How an exception can lead to code optimization

[Tomislav Gracin] - How an exception can lead to code optimization-1

In Mireo, we value the quality of code and performance more than releasing stuff fast. Services we write are supposed to run forever, and it's incredibly suspicious when an application crashes for the first time in several years.

Speaking of performance, whenever you dig deep enough, you end up tumbling some bytes and bits over. Unless flexibility is the most important factor, at least one type of data will be written in some kind of binary format. However you design such a format, after a while, you will find yourself doing mental gymnastics in process of "searching for a place where I can add just one more bit of information. Often there is a flags member which runs out of bits, and you're in problem. Questions such as these often arise:

  • Do we really need course (direction compared to North) to be precise to 1 degree? Maybe we can squeeze it to just one byte.
  • If the vehicle is moving, then it's not adding fuel, can we combine that information?
  • After we process this data, some of the raw information is useless - can we reuse this field for something completely unrelated?

One interesting type of data is time. Everyone who ever programmed surely had her share of frustrations dealing with time zones. Usually, it's best to treat time as an integer - number of seconds (or milliseconds if you need that precision) elapsed from some fixed moment in time, and calculate everything relative to that (converting to local time is done just when time needs to be displayed to the user).

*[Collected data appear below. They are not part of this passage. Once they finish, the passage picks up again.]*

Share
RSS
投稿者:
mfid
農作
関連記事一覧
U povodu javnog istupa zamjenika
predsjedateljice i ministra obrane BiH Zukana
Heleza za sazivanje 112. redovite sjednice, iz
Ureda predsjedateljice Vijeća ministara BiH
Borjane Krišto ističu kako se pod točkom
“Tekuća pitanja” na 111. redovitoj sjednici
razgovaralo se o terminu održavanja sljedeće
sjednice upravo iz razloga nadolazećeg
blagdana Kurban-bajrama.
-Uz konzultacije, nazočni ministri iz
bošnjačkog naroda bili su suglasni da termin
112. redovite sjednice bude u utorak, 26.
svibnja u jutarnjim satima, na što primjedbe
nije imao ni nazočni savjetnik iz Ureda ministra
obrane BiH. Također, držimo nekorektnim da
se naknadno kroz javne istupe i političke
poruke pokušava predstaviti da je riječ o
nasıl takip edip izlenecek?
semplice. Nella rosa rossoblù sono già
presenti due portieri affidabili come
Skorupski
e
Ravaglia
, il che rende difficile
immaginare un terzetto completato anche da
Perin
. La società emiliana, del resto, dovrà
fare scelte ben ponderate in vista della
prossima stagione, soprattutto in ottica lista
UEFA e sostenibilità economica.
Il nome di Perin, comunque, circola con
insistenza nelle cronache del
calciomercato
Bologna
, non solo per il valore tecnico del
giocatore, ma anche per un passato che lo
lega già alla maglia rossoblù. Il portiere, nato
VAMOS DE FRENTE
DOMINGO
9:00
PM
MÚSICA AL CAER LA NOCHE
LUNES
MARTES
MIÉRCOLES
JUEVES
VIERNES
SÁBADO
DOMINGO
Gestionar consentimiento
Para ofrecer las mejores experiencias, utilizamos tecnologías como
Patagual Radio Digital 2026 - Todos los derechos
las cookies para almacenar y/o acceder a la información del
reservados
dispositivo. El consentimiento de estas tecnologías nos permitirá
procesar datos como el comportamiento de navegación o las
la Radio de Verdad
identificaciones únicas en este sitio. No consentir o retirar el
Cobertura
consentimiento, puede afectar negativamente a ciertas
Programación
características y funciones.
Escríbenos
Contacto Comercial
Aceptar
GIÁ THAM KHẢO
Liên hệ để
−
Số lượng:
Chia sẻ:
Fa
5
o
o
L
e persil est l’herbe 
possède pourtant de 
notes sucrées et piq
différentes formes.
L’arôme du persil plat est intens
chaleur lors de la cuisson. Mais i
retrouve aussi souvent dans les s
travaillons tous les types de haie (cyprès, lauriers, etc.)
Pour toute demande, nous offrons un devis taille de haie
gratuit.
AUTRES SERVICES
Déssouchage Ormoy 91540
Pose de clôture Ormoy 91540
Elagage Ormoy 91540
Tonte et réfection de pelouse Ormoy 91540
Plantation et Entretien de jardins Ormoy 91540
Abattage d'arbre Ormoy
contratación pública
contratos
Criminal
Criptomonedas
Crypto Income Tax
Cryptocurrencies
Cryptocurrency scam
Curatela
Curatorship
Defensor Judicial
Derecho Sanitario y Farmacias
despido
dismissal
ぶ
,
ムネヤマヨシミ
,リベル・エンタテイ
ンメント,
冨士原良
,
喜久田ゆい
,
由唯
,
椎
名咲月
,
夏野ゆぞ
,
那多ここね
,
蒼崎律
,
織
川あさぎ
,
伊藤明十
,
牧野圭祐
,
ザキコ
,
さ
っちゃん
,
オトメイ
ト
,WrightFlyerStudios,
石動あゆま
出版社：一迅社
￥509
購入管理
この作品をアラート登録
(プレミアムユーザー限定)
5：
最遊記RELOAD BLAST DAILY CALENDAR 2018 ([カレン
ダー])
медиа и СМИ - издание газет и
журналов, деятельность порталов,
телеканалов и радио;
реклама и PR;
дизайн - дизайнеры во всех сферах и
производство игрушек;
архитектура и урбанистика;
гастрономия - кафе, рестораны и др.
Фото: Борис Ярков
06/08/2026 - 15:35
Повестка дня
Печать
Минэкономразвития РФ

An industry standard is Unix epoch time - number of (milli)seconds elapsed since January 1st, 1970, midnight. Often you won't need that big of an offset though - if your system is designed in 2020, and you won't accept any prior data, it's perfectly acceptable to shred 50 years of elapsed seconds. The biggest reason being something called Year 2038 problem.

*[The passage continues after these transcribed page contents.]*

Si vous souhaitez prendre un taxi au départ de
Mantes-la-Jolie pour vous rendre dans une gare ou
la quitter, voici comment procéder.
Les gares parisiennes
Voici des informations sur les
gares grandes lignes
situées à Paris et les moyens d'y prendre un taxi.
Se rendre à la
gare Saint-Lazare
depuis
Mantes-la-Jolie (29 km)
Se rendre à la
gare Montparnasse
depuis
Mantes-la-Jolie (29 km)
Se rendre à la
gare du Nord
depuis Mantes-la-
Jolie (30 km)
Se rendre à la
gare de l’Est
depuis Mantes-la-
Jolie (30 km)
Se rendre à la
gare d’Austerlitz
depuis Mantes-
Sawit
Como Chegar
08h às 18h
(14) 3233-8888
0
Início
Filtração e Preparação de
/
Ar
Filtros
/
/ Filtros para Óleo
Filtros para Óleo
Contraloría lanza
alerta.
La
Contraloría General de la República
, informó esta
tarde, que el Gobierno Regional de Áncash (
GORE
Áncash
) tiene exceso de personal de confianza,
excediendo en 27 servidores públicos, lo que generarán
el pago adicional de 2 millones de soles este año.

We too, in Mireo, represent time as an integer relative to Unix epoch. We, luckily, do not need to represent any date before 1970, so we know that our integers will always be positive, which brings us back to the initial problem - we have an extra bit of information at our disposal wherever we use signed integers (yes, for representing dates after 2038 we'd need to convert this to unsigned or use more bytes). In our particular case, after we apply a filter to the data point, we can negate the time component to signal that this instance of data point was processed. A simplified pseudo-code follows:

struct data_point {
struct data_point {
  int time;
  ....
}

...

while (!all_data_is_filtered) {
  foreach (dp in data_points) {
    if (dp.time > 0 && filter_needs_to_be_applied(dp)) {
      apply_filter(dp);
      dp.time = -dp.time; // mark it as done
    }
  }
}

This way, if we pass through the same data multiple times, we won't apply filter more than once. Later on, we can just take the absolute value of the time component and resume as we normally would:

do_something_with_time(Math.Abs(dp.time));

Clever, right? Well, after your application says kaboom and crashes with an exception a few years later, you have some head-scratching to do. As it always is, Devil's in the details. Data is often not perfect, and as we are processing real-life data, we should be expecting all kinds of nonsense. Some devices that provide the data to our system sometimes have problems of their own. In this particular case, a device sent a timestamp value of 0x80000000 which is the smallest possible 4-byte integer. As a reminder, for example, in C (and for all practical purposes - everywhere else):

Value of int.MaxValue is +2147483647 (0x7FFFFFFF). 
Value of int.MinValue is -2147483648 (0x80000000).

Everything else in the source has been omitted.